_Work order_. Copy every line below precisely, leaving nothing out.

_Provided information_.
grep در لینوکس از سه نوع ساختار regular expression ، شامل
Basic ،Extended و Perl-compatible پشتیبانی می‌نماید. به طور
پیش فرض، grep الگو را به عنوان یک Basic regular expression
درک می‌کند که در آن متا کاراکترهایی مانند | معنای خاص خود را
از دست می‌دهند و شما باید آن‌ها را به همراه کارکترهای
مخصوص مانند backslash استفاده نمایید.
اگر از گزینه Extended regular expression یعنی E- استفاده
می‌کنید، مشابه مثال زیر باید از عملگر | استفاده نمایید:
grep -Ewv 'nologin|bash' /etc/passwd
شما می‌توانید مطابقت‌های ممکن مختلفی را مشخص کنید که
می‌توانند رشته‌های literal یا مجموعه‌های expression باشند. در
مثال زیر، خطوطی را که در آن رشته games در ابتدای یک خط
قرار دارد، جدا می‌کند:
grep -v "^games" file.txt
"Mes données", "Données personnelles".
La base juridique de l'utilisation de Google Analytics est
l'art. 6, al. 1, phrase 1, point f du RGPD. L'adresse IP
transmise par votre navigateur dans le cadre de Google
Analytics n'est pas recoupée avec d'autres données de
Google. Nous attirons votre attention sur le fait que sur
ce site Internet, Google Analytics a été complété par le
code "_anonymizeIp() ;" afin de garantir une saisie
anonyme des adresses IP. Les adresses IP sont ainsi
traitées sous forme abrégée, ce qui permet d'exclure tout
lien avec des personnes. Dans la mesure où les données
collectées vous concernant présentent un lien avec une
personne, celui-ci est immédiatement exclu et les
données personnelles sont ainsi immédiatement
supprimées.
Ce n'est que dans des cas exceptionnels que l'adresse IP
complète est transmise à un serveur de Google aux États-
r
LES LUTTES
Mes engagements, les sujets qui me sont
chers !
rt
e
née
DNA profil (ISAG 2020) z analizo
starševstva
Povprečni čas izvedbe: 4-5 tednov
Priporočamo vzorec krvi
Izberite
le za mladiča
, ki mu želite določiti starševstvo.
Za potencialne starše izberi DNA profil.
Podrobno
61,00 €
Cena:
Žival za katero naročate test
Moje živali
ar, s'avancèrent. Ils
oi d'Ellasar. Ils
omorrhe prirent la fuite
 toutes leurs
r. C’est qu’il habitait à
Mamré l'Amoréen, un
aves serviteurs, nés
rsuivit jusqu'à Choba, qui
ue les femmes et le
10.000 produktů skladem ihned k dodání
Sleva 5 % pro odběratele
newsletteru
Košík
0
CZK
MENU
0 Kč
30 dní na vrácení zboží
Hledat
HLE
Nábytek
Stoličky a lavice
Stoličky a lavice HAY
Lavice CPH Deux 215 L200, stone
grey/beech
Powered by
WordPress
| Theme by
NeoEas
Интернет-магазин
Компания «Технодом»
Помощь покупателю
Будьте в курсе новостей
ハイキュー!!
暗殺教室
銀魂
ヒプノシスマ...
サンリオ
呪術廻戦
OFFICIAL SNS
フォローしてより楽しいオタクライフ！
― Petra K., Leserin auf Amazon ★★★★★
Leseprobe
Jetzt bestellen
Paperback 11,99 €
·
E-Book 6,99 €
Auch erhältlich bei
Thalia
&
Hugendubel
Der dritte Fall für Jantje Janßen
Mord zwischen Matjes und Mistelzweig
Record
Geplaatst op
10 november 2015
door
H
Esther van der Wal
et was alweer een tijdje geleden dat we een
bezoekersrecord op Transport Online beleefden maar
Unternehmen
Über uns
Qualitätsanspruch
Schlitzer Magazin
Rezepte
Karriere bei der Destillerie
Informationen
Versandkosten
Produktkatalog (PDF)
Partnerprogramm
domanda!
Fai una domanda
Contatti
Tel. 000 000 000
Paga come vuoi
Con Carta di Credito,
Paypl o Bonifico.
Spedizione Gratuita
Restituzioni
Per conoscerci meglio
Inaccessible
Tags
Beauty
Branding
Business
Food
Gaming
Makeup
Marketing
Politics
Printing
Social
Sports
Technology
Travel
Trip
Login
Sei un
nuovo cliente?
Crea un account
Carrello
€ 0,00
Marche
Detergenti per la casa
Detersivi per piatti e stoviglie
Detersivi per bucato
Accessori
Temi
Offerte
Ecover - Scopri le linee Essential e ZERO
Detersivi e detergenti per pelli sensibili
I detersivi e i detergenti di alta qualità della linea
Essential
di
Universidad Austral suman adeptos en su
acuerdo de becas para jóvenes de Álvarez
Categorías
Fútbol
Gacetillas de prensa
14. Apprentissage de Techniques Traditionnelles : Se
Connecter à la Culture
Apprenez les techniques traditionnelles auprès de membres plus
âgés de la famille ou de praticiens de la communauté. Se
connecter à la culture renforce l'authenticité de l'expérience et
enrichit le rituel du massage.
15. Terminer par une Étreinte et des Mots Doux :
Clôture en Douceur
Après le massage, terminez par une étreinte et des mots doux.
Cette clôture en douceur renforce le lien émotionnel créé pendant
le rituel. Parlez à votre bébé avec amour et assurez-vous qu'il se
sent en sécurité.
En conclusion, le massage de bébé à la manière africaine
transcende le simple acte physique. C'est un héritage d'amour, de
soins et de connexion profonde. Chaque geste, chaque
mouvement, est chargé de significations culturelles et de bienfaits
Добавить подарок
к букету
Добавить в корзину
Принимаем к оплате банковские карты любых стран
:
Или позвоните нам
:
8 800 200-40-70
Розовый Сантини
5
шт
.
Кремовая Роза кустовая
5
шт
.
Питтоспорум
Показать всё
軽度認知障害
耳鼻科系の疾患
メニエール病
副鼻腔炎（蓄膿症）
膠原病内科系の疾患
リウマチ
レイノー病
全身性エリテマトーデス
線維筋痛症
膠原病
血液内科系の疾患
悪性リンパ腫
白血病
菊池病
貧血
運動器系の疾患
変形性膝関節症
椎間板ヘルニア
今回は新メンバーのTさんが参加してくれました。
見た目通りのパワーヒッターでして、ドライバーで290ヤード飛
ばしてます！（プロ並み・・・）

_Result of the task_.
grep در لینوکس از سه نوع ساختار regular expression ، شامل
Basic ،Extended و Perl-compatible پشتیبانی می‌نماید. به طور
پیش فرض، grep الگو را به عنوان یک Basic regular expression
درک می‌کند که در آن متا کاراکترهایی مانند | معنای خاص خود را
از دست می‌دهند و شما باید آن‌ها را به همراه کارکترهای
مخصوص مانند backslash استفاده نمایید.
اگر از گزینه Extended regular expression یعنی E- استفاده
می‌کنید، مشابه مثال زیر باید از عملگر | استفاده نمایید:
grep -Ewv 'nologin|bash' /etc/passwd
شما می‌توانید مطابقت‌های ممکن مختلفی را مشخص کنید که
می‌توانند رشته‌های literal یا مجموعه‌های expression باشند. در
مثال زیر، خطوطی را که در آن رشته games در ابتدای یک خط
قرار دارد، جدا می‌کند:
grep -v "^games" file.txt
"Mes données", "Données personnelles".
La base juridique de l'utilisation de Google Analytics est
l'art. 6, al. 1, phrase 1, point f du RGPD. L'adresse IP
transmise par votre navigateur dans le cadre de Google
Analytics n'est pas recoupée avec d'autres données de
Google. Nous attirons votre attention sur le fait que sur
ce site Internet, Google Analytics a été complété par le
code "_anonymizeIp() ;" afin de garantir une saisie
anonyme des adresses IP. Les adresses IP sont ainsi
traitées sous forme abrégée, ce qui permet d'exclure tout
lien avec des personnes. Dans la mesure où les données
collectées vous concernant présentent un lien avec une
personne, celui-ci est immédiatement exclu et les
données personnelles sont ainsi immédiatement
supprimées.
Ce n'est que dans des cas exceptionnels que l'adresse IP
complète est transmise à un serveur de Google aux États-
r
LES LUTTES
Mes engagements, les sujets qui me sont
chers !
rt
e
née
DNA profil (ISAG 2020) z analizo
starševstva
Povprečni čas izvedbe: 4-5 tednov
Priporočamo vzorec krvi
Izberite
le za mladiča
, ki mu želite določiti starševstvo.
Za potencialne starše izberi DNA profil.
Podrobno
61,00 €
Cena:
Žival za katero naročate test
Moje živali
ar, s'avancèrent. Ils
oi d'Ellasar. Ils
omorrhe prirent la fuite
 toutes leurs
r. C’est qu’il habitait à
Mamré l'Amoréen, un
aves serviteurs, nés
rsuivit jusqu'à Choba, qui
ue les femmes et le
10.000 produktů skladem ihned k dodání
Sleva 5 % pro odběratele
newsletteru
Košík
0
CZK
MENU
0 Kč
30 dní na vrácení zboží
Hledat
HLE
Nábytek
Stoličky a lavice
Stoličky a lavice HAY
Lavice CPH Deux 215 L200, stone
grey/beech
Powered by
WordPress
| Theme by
NeoEas
Интернет-магазин
Компания «Технодом»
Помощь покупателю
Будьте в курсе новостей
ハイキュー!!
暗殺教室
銀魂
ヒプノシスマ...
サンリオ
呪術廻戦
OFFICIAL SNS
フォローしてより楽しいオタクライフ！
― Petra K., Leserin auf Amazon ★★★★★
Leseprobe
Jetzt bestellen
Paperback 11,99 €
·
E-Book 6,99 €
Auch erhältlich bei
Thalia
&
Hugendubel
Der dritte Fall für Jantje Janßen
Mord zwischen Matjes und Mistelzweig
Record
Geplaatst op
10 november 2015
door
H
Esther van der Wal
et was alweer een tijdje geleden dat we een
bezoekersrecord op Transport Online beleefden maar
Unternehmen
Über uns
Qualitätsanspruch
Schlitzer Magazin
Rezepte
Karriere bei der Destillerie
Informationen
Versandkosten
Produktkatalog (PDF)
Partnerprogramm
domanda!
Fai una domanda
Contatti
Tel. 000 000 000
Paga come vuoi
Con Carta di Credito,
Paypl o Bonifico.
Spedizione Gratuita
Restituzioni
Per conoscerci meglio
Inaccessible
Tags
Beauty
Branding
Business
Food
Gaming
Makeup
Marketing
Politics
Printing
Social
Sports
Technology
Travel
Trip
Login
Sei un
nuovo cliente?
Crea un account
Carrello
€ 0,00
Marche
Detergenti per la casa
Detersivi per piatti e stoviglie
Detersivi per bucato
Accessori
Temi
Offerte
Ecover - Scopri le linee Essential e ZERO
Detersivi e detergenti per pelli sensibili
I detersivi e i detergenti di alta qualità della linea
Essential
di
Universidad Austral suman adeptos en su
acuerdo de becas para jóvenes de Álvarez
Categorías
Fútbol
Gacetillas de prensa
14. Apprentissage de Techniques Traditionnelles : Se
Connecter à la Culture
Apprenez les techniques traditionnelles auprès de membres plus
âgés de la famille ou de praticiens de la communauté. Se
connecter à la culture renforce l'authenticité de l'expérience et
enrichit le rituel du massage.
15. Terminer par une Étreinte et des Mots Doux :
Clôture en Douceur
Après le massage, terminez par une étreinte et des mots doux.
Cette clôture en douceur renforce le lien émotionnel créé pendant
le rituel. Parlez à votre bébé avec amour et assurez-vous qu'il se
sent en sécurité.
En conclusion, le massage de bébé à la manière africaine
transcende le simple acte physique. C'est un héritage d'amour, de
soins et de connexion profonde. Chaque geste, chaque
mouvement, est chargé de significations culturelles et de bienfaits
Добавить подарок
к букету
Добавить в корзину
Принимаем к оплате банковские карты любых стран
:
Или позвоните нам
:
8 800 200-40-70
Розовый Сантини
5
шт
.
Кремовая Роза кустовая
5
шт
.
Питтоспорум
Показать всё
軽度認知障害
耳鼻科系の疾患
メニエール病
副鼻腔炎（蓄膿症）
膠原病内科系の疾患
リウマチ
レイノー病
全身性エリテマトーデス
線維筋痛症
膠原病
血液内科系の疾患
悪性リンパ腫
白血病
菊池病
貧血
運動器系の疾患
変形性膝関節症
椎間板ヘルニア
今回は新メンバーのTさんが参加してくれました。
見た目通りのパワーヒッターでして、ドライバーで290ヤード飛
ばしてます！（プロ並み・・・）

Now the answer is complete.